Sin embargo también admitió que, en la otra vereda, “el que lo utilizó como prueba, hoy con el tema de achicar costos, lo dejó”. El uso de semen sexado debe formar parte de un paquete tecnológico para obtener buenos resultados. Es más, agregó que “hay muchos veterinarios que venden sus servicios a vaca preñada, donde se incluye el semen, las hormonas y su trabajo y la única forma de achicar costo fue bajando el precio del semen”.
Harispe adelantó que una dosis de semen sexado de un toro bueno, vale en el mercado local alrededor de US$ 23, dependiendo del padre.
También el Ing. Agr. Pablo Barreto, principal de Selecta, empresa que representa a la estadounidense Select Sires, aseguró a El País que hay un aumento en el uso de esta tecnología en los tambos uruguayos.
“Los años anteriores donde la exportación de ganado lechero a China era fabulosa todo el mundo quería semen sexado. Se cortó la exportación y comenzó una crisis muy violenta en la lechería, provoca que la gente siga usando, pero no es lo de antes”, explicó.
“Creo que está estable e incluso me sorprende que la demanda no haya caído más”, dijo Barreto.

Federico Di Santi
Mercado marca la diferencia al vender
Hoy el mercado hace rato que está diferenciando una vaquillona servida con semen sexado frente a otra preñada con semen bovino congelado convencional. “Hay un mercado más ávido para esa vaquillona”, aseguró a El País el rematador Federico Di Santi, un fuerte exportador de terneras lecheras a China. Di Santi aseguró que “en un mercado fluido, el hecho de estar servida con semen sexado, aumenta el valor de la vaquillona preñada y en un mercado con poca demanda, evidentemente, esos animales son más fáciles de vender porque el productor tiene más certeza de que tendrá una ternera hembra”.
En la zafra 2013, cuando la exportación de vaquillonas y terneras a China era fluida, las vaquillonas preñadas con semen sexado se pagaron hasta US$ 300 más que las convencionales. Esos son datos del mercado que muestran el fuerte avance en el uso del semen bovino congelado y sexado.

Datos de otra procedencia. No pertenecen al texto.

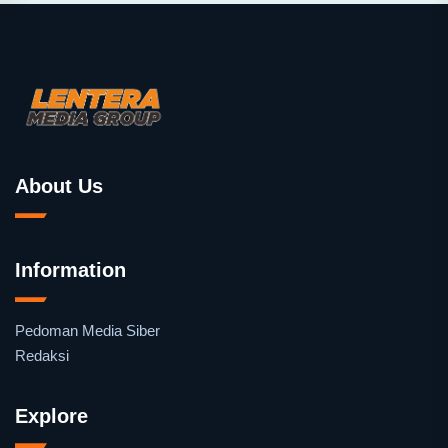
About Us
Information
Pedoman Media Siber
Redaksi
Explore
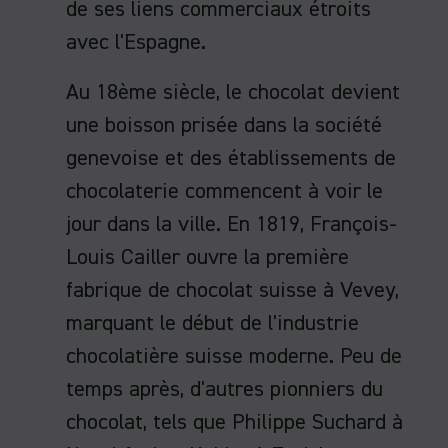
de ses liens commerciaux étroits
avec l'Espagne.
Au 18ème siècle, le chocolat devient
une boisson prisée dans la société
genevoise et des établissements de
chocolaterie commencent à voir le
jour dans la ville. En 1819, François-
Louis Cailler ouvre la première
fabrique de chocolat suisse à Vevey,
marquant le début de l'industrie
chocolatière suisse moderne. Peu de
temps après, d'autres pionniers du
chocolat, tels que Philippe Suchard à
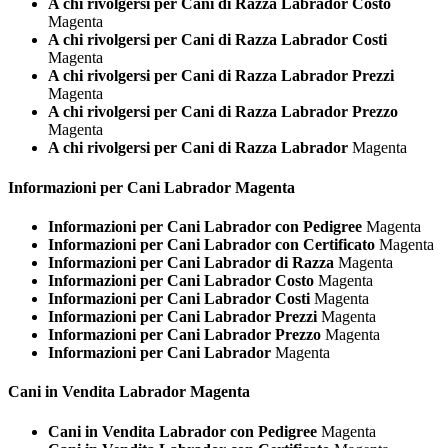
A chi rivolgersi per Cani di Razza Labrador Costo
Magenta
A chi rivolgersi per Cani di Razza Labrador Costi
Magenta
A chi rivolgersi per Cani di Razza Labrador Prezzi
Magenta
A chi rivolgersi per Cani di Razza Labrador Prezzo
Magenta
A chi rivolgersi per Cani di Razza Labrador
Magenta
Informazioni per Cani
Labrador Magenta
Informazioni per Cani Labrador con Pedigree
Magenta
Informazioni per Cani Labrador con Certificato
Magenta
Informazioni per Cani Labrador di Razza
Magenta
Informazioni per Cani Labrador Costo
Magenta
Informazioni per Cani Labrador Costi
Magenta
Informazioni per Cani Labrador Prezzi
Magenta
Informazioni per Cani Labrador Prezzo
Magenta
Informazioni per Cani Labrador
Magenta
Cani in Vendita
Labrador Magenta
Cani in Vendita Labrador con Pedigree
Magenta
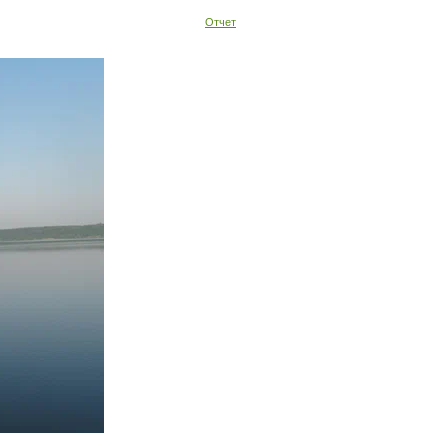
Отчет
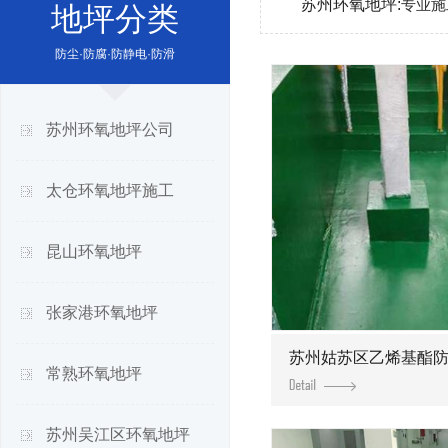
苏州环氧地坪:
专业施
地坪分类
防尘·防腐·防静电·防滑
苏州环氧地坪公司
太仓环氧地坪施工
昆山环氧地坪
张家港环氧地坪
苏州姑苏区乙烯基酯
常熟环氧地坪
苏州吴江区环氧地坪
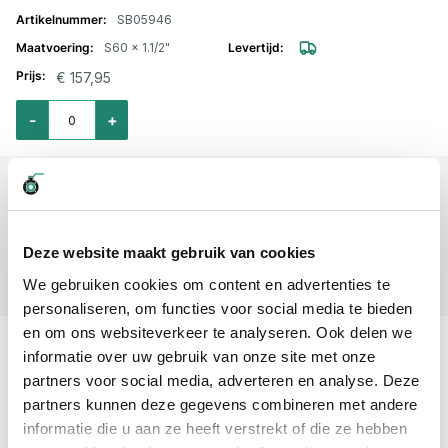
SB05946
S60 x 1.1/2"
€ 157,95
Aantal voor IBC Adapter RVS S60x6 - 1.1/2" Kamlok type A
-
+
SB05947
S60 x 2"
€ 158,67
Deze website maakt gebruik van cookies
Aantal voor IBC Adapter RVS S60x6 - 2" Kamlok type A
-
+
We gebruiken cookies om content en advertenties te
personaliseren, om functies voor social media te bieden
en om ons websiteverkeer te analyseren. Ook delen we
Professioneel advies
informatie over uw gebruik van onze site met onze
15.000 producten uit voorraad
partners voor social media, adverteren en analyse. Deze
Hoge klantbeoordelingen: 9/10
partners kunnen deze gegevens combineren met andere
Snelle levering
informatie die u aan ze heeft verstrekt of die ze hebben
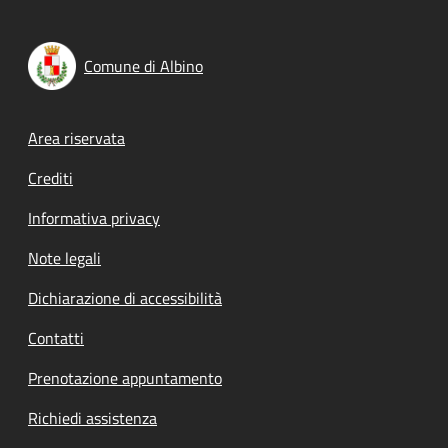
Comune di Albino
Footer menu
Area riservata
Crediti
Informativa privacy
Note legali
Dichiarazione di accessibilità
Contatti
Prenotazione appuntamento
Richiedi assistenza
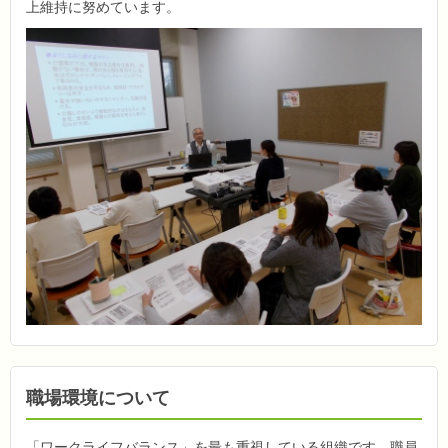
上維持に努めています。
職場環境について
「ワークライフバランス」を最も重視している組織です。職員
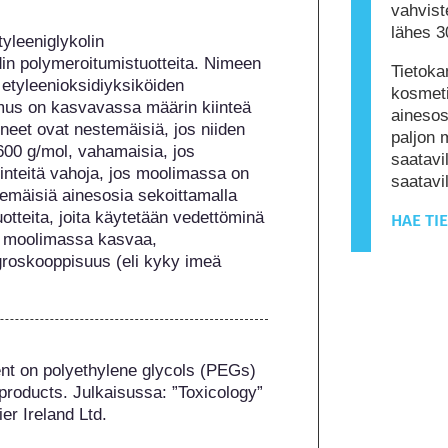
vahviste
lähes 3
yleeniglykolin 
din polymeroitumistuotteita. Nimeen 
Tietoka
 etyleenioksidiyksiköiden 
kosmeti
us on kasvavassa määrin kiinteä 
ainesos
et ovat nestemäisiä, jos niiden 
paljon 
0 g/mol, vahamaisia, jos 
saatavil
inteitä vahoja, jos moolimassa on 
saatav
emäisiä ainesosia sekoittamalla 
teita, joita käytetään vedettöminä 
HAE TI
n moolimassa kasvaa, 
groskooppisuus (eli kyky imeä 
ent on polyethylene glycols (PEGs) 
products. Julkaisussa: ”Toxicology” 
ier Ireland Ltd.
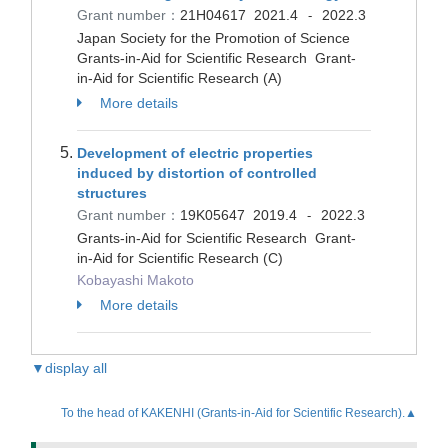
Grant number：
21H04617
2021.4
2022.3
-
Japan Society for the Promotion of Science
Grants-in-Aid for Scientific Research Grant-
in-Aid for Scientific Research (A)
More details
Development of electric properties
induced by distortion of controlled
structures
Grant number：
19K05647
2019.4
2022.3
-
Grants-in-Aid for Scientific Research Grant-
in-Aid for Scientific Research (C)
Kobayashi Makoto
More details
▼display all
To the head of KAKENHI (Grants-in-Aid for Scientific Research).▲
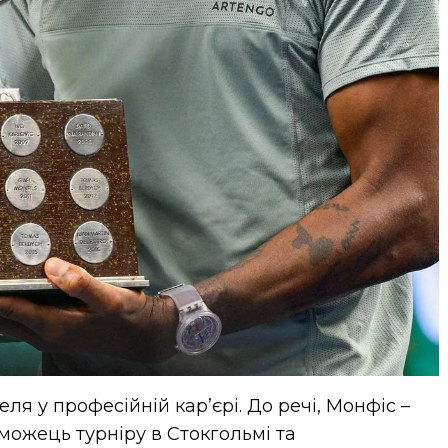
еля у професійній кар’єрі. До речі, Монфіс –
можець турніру в Стокгольмі та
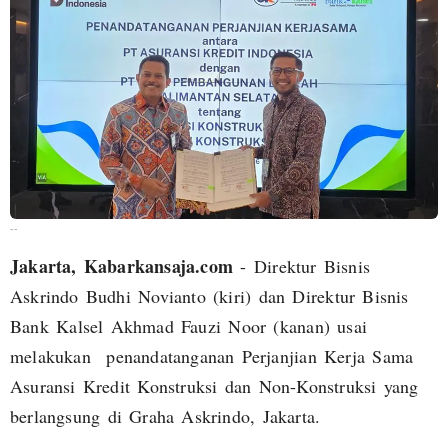
--
Jakarta, Kabarkansaja.com
- Direktur Bisnis
Askrindo Budhi Novianto (kiri) dan Direktur Bisnis
Bank Kalsel Akhmad Fauzi Noor (kanan) usai
melakukan penandatanganan Perjanjian Kerja Sama
Asuransi Kredit Konstruksi dan Non-Konstruksi yang
berlangsung di Graha Askrindo, Jakarta.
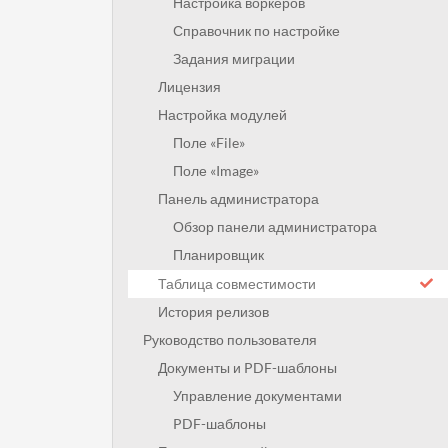
Настройка воркеров
Справочник по настройке
Задания миграции
Лицензия
Настройка модулей
Поле «File»
Поле «Image»
Панель администратора
Обзор панели администратора
Планировщик
Таблица совместимости
История релизов
Руководство пользователя
Документы и PDF-шаблоны
Управление документами
PDF-шаблоны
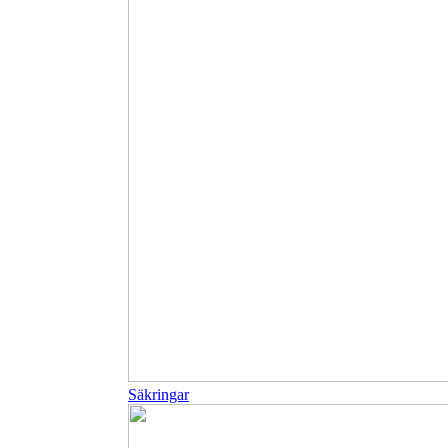
Säkringar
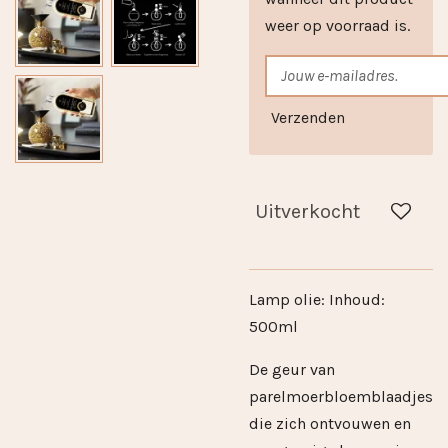
weer op voorraad is.
Verzenden
Uitverkocht
Lamp olie: Inhoud:
500ml
De geur van
parelmoerbloemblaadjes
die zich ontvouwen en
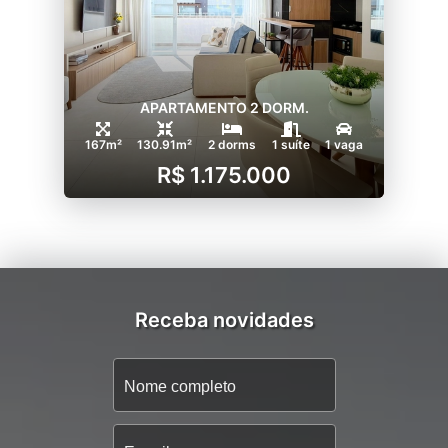
APARTAMENTO 2 DORM.
167m²
130.91m²
2 dorms
1 suíte
1 vaga
R$ 1.175.000
Receba novidades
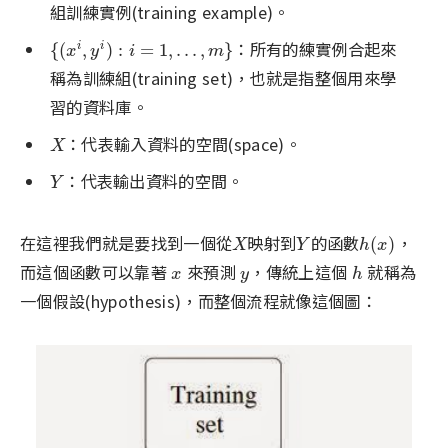
組訓練實例(training example)。
：所有的練實例合起來
{
(
x
i
,
y
i
)
:
i
=
1
,
.
.
.
,
m
}
{
(
,
)
:
=
1
,
.
.
.
,
}
i
i
x
y
i
m
稱為訓練組(training set)，也就是指整個用來學
習的資料庫。
：代表輸入資料的空間(space)。
X
X
：代表輸出資料的空間。
Y
Y
在這裡我們就是要找到一個從
映射到
的函數
，
X
Y
h
(
x
)
(
)
X
Y
h
x
而這個函數可以靠著
來預測
，傳統上這個
就稱為
x
y
h
x
y
h
一個假設(hypothesis)，而整個流程就像這個圖：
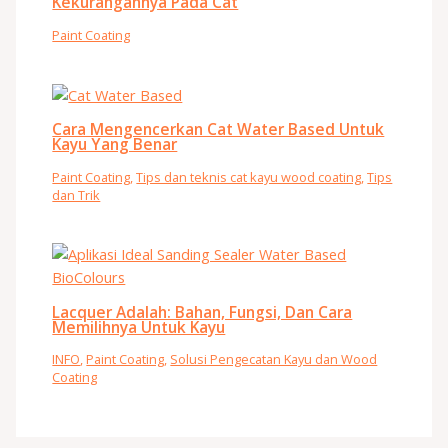
Kekurangannya Pada Cat
Paint Coating
Cara Mengencerkan Cat Water Based Untuk
Kayu Yang Benar
Paint Coating
,
Tips dan teknis cat kayu wood coating
,
Tips
dan Trik
Lacquer Adalah: Bahan, Fungsi, Dan Cara
Memilihnya Untuk Kayu
INFO
,
Paint Coating
,
Solusi Pengecatan Kayu dan Wood
Coating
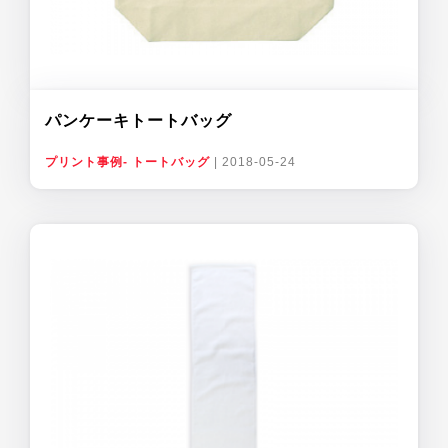
パンケーキトートバッグ
プリント事例- トートバッグ
|
2018-05-24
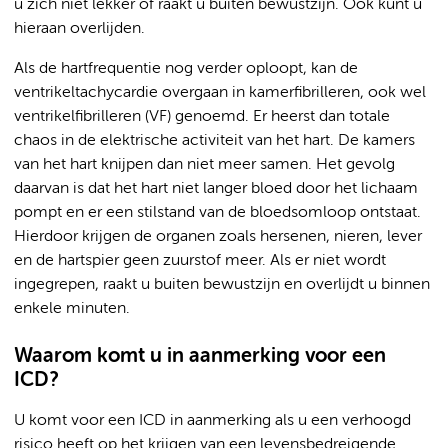
u zich niet lekker of raakt u buiten bewustzijn. Ook kunt u
hieraan overlijden.
Als de hartfrequentie nog verder oploopt, kan de
ventrikeltachycardie overgaan in kamerfibrilleren, ook wel
ventrikelfibrilleren (VF) genoemd. Er heerst dan totale
chaos in de elektrische activiteit van het hart. De kamers
van het hart knijpen dan niet meer samen. Het gevolg
daarvan is dat het hart niet langer bloed door het lichaam
pompt en er een stilstand van de bloedsomloop ontstaat.
Hierdoor krijgen de organen zoals hersenen, nieren, lever
en de hartspier geen zuurstof meer. Als er niet wordt
ingegrepen, raakt u buiten bewustzijn en overlijdt u binnen
enkele minuten.
Waarom komt u in aanmerking voor een
ICD?
U komt voor een ICD in aanmerking als u een verhoogd
risico heeft op het krijgen van een levensbedreigende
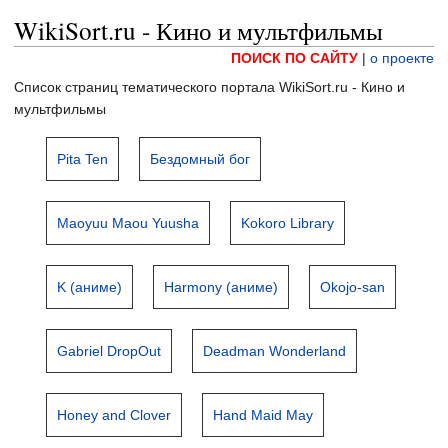
WikiSort.ru - Кино и мультфильмы
ПОИСК ПО САЙТУ
|
о проекте
Список страниц тематического портала WikiSort.ru - Кино и
мультфильмы
Pita Ten
Бездомный бог
Maoyuu Maou Yuusha
Kokoro Library
K (аниме)
Harmony (аниме)
Okojo-san
Gabriel DropOut
Deadman Wonderland
Honey and Clover
Hand Maid May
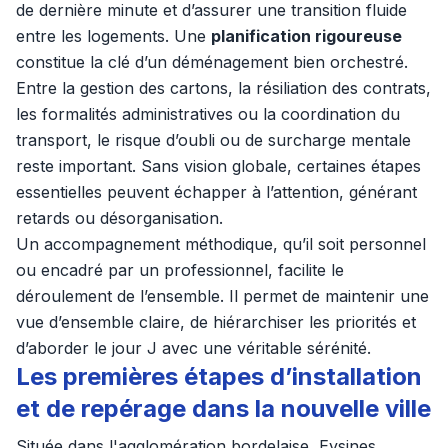
de dernière minute et d’assurer une transition fluide
entre les logements. Une
planification rigoureuse
constitue la clé d’un déménagement bien orchestré.
Entre la gestion des cartons, la résiliation des contrats,
les formalités administratives ou la coordination du
transport, le risque d’oubli ou de surcharge mentale
reste important. Sans vision globale, certaines étapes
essentielles peuvent échapper à l’attention, générant
retards ou désorganisation.
Un accompagnement méthodique, qu’il soit personnel
ou encadré par un professionnel, facilite le
déroulement de l’ensemble. Il permet de maintenir une
vue d’ensemble claire, de hiérarchiser les priorités et
d’aborder le jour J avec une véritable sérénité.
Les premières étapes d’installation
et de repérage dans la nouvelle ville
Située dans l'agglomération bordelaise, Eysines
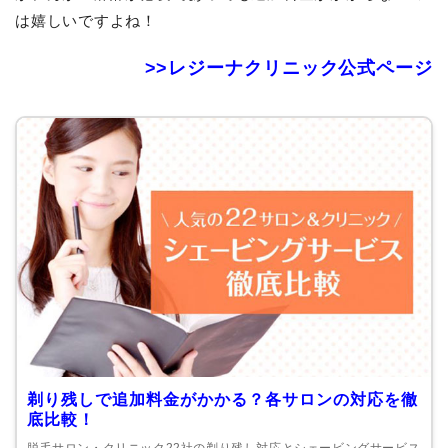
は嬉しいですよね！
>>レジーナクリニック公式ページ
剃り残しで追加料金がかかる？各サロンの対応を徹
底比較！
脱毛サロン・クリニック22社の剃り残し対応とシェービングサービス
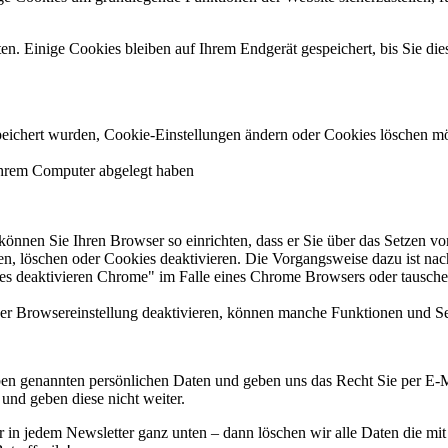
en. Einige Cookies bleiben auf Ihrem Endgerät gespeichert, bis Sie di
eichert wurden, Cookie-Einstellungen ändern oder Cookies löschen möc
Ihrem
Computer
abgelegt haben
nen Sie Ihren Browser so einrichten, dass er Sie über das Setzen von 
n, löschen oder Cookies deaktivieren. Die Vorgangsweise dazu ist nac
s deaktivieren Chrome" im Falle eines Chrome Browsers oder tausch
 per Browsereinstellung deaktivieren, können manche Funktionen und Sei
 oben genannten persönlichen Daten und geben uns das Recht Sie per 
 und geben diese nicht weiter.
r in jedem Newsletter ganz unten – dann löschen wir alle Daten die mi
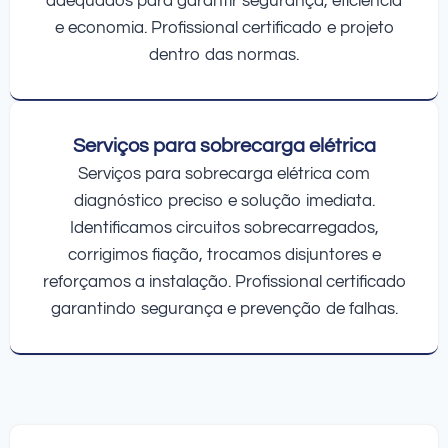
adequados para garantir segurança, eficiência
e economia. Profissional certificado e projeto
dentro das normas.
Serviços para sobrecarga elétrica
Serviços para sobrecarga elétrica com
diagnóstico preciso e solução imediata.
Identificamos circuitos sobrecarregados,
corrigimos fiação, trocamos disjuntores e
reforçamos a instalação. Profissional certificado
garantindo segurança e prevenção de falhas.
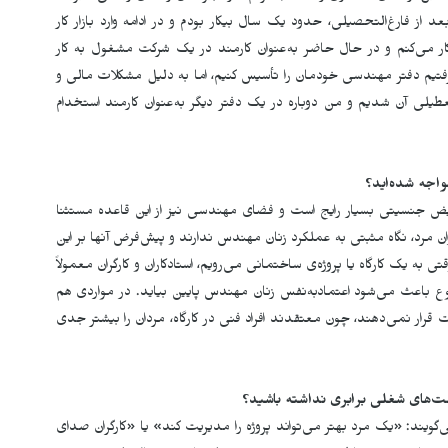
از فارغ‌التحصیلی، حدود یک سال بیکار بودم و در ادامه وارد بازار کار
می‌کنم و در حال حاضر به‌عنوان کارمند در یک شرکت مشغول به کار
م دفتر مهندسی خودمان را تأسیس کنیم، اما به دلیل مشکلات مالی و
لی آن شدیم و من دوباره در یک دفتر دیگر به‌عنوان کارمند استخدام
واجه شده
اید؟
یض جنسیتی بسیار رایج است و فضای مهندسی نیز از این قاعده مستثنا
ن مرد، نگاه مثبتی به عملکرد زنان مهندس ندارند و پیش‌فرض آنها بر این
ی به یک کارگاه یا پروژه‌ی ساختمانی می‌رویم، استادکاران و کارگران معمولاً
باعث می‌شود اعتمادبه‌نفس زنان مهندس پایین بیاید. در مواردی هم
 قرار نمی‌دهند، چون معتقدند افراد فنی در کارگاه، مردان را بیشتر جدی
صت
های شغلی برابری نداشته باشید؟
‌گویند: «یک مرد بهتر می‌تواند پروژه را مدیریت کند» یا «کارگران صدای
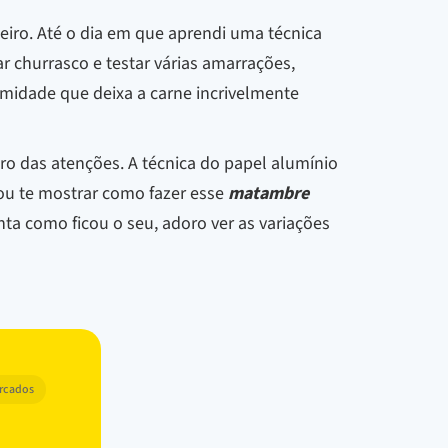
iro. Até o dia em que aprendi uma técnica
 churrasco e testar várias amarrações,
umidade que deixa a carne incrivelmente
o das atenções. A técnica do papel alumínio
ou te mostrar como fazer esse
matambre
ta como ficou o seu, adoro ver as variações
arcados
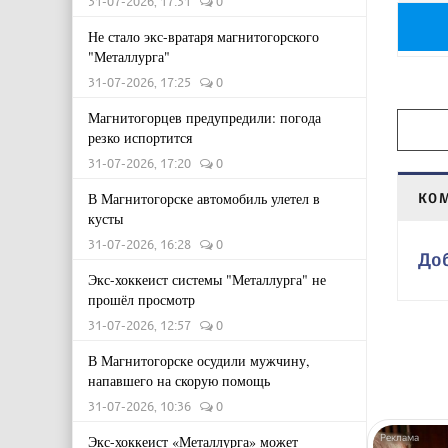
31-07-2026, 17:31
0
Не стало экс-вратаря магнитогорского
"Металлурга"
31-07-2026, 17:25
0
Магнитогорцев предупредили: погода
резко испортится
31-07-2026, 17:20
0
В Магнитогорске автомобиль улетел в
КО
кусты
31-07-2026, 16:28
0
До
Экс-хоккеист системы "Металлурга" не
прошёл просмотр
31-07-2026, 12:57
0
В Магнитогорске осудили мужчину,
напавшего на скорую помощь
31-07-2026, 10:36
0
Экс-хоккеист «Металлурга» может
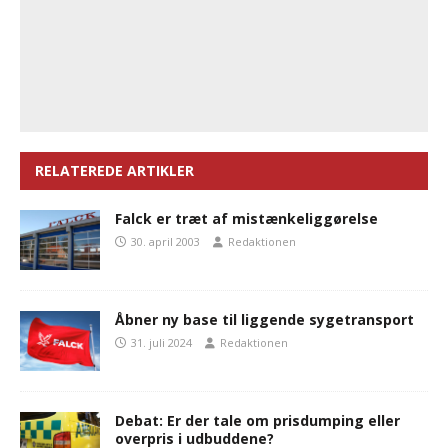
RELATEREDE ARTIKLER
Falck er træt af mistænkeliggørelse
30. april 2003
Redaktionen
Åbner ny base til liggende sygetransport
31. juli 2024
Redaktionen
Debat: Er der tale om prisdumping eller
overpris i udbuddene?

Proyecto uruguayo que marca el futuro
El Área de Biotecnología de la Reproducción de la Facultad de Veterinaria, junto a otras instituciones y la profesión veterinaria, tienen en mente crear un centro de sexado de semen bovino congelado, donde los productores puedan llevar sus toros de elite y generar genética nacional. Hoy todo el semen sexado que ingresa es importado y procede de los grandes centros de toros del mundo. Son grandes empresas que manejan miles de dosis y eso justifica la inversión en una máquina -flujocitómetro- que es la que se utiliza para sexar.
El proyecto uruguayo está en plena instrumentación y la única restricción está dada en el costo del flujocitómetro, barrera que podría sortearse con el aporte de las instituciones participantes en el proyecto e incluso posibles aportes privados. Ese es el camino que se apunta a recorrer.
“El semen sexado es la única revolución predecible en la producción bovina”, aseguró a El País la principal investigadora del Área de Biotecnología de la Reproducción de la Facultad de Veterinaria, Clara Larocca.